#### Material for this exercise ####
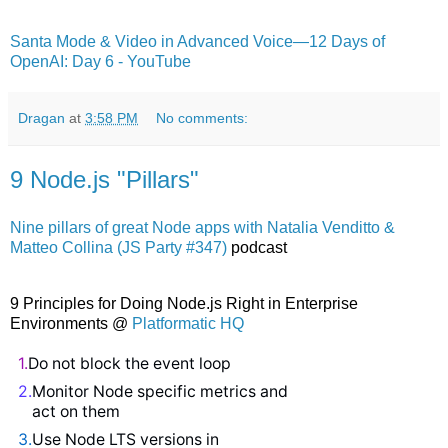
Santa Mode & Video in Advanced Voice—12 Days of
OpenAI: Day 6 - YouTube
Dragan
at
3:58 PM
No comments:
9 Node.js "Pillars"
Nine pillars of great Node apps with Natalia Venditto &
Matteo Collina (JS Party #347)
podcast
9 Principles for Doing Node.js Right in Enterprise
Environments @
Platformatic HQ
1.
Do not block the event loop
2.
Monitor Node specific metrics and
act on them
3.
Use Node LTS versions in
####
### Goal of the exercise:
Please determine the number of lines in the records above that include the string "Node", and answer with that number only.

### Task result:
5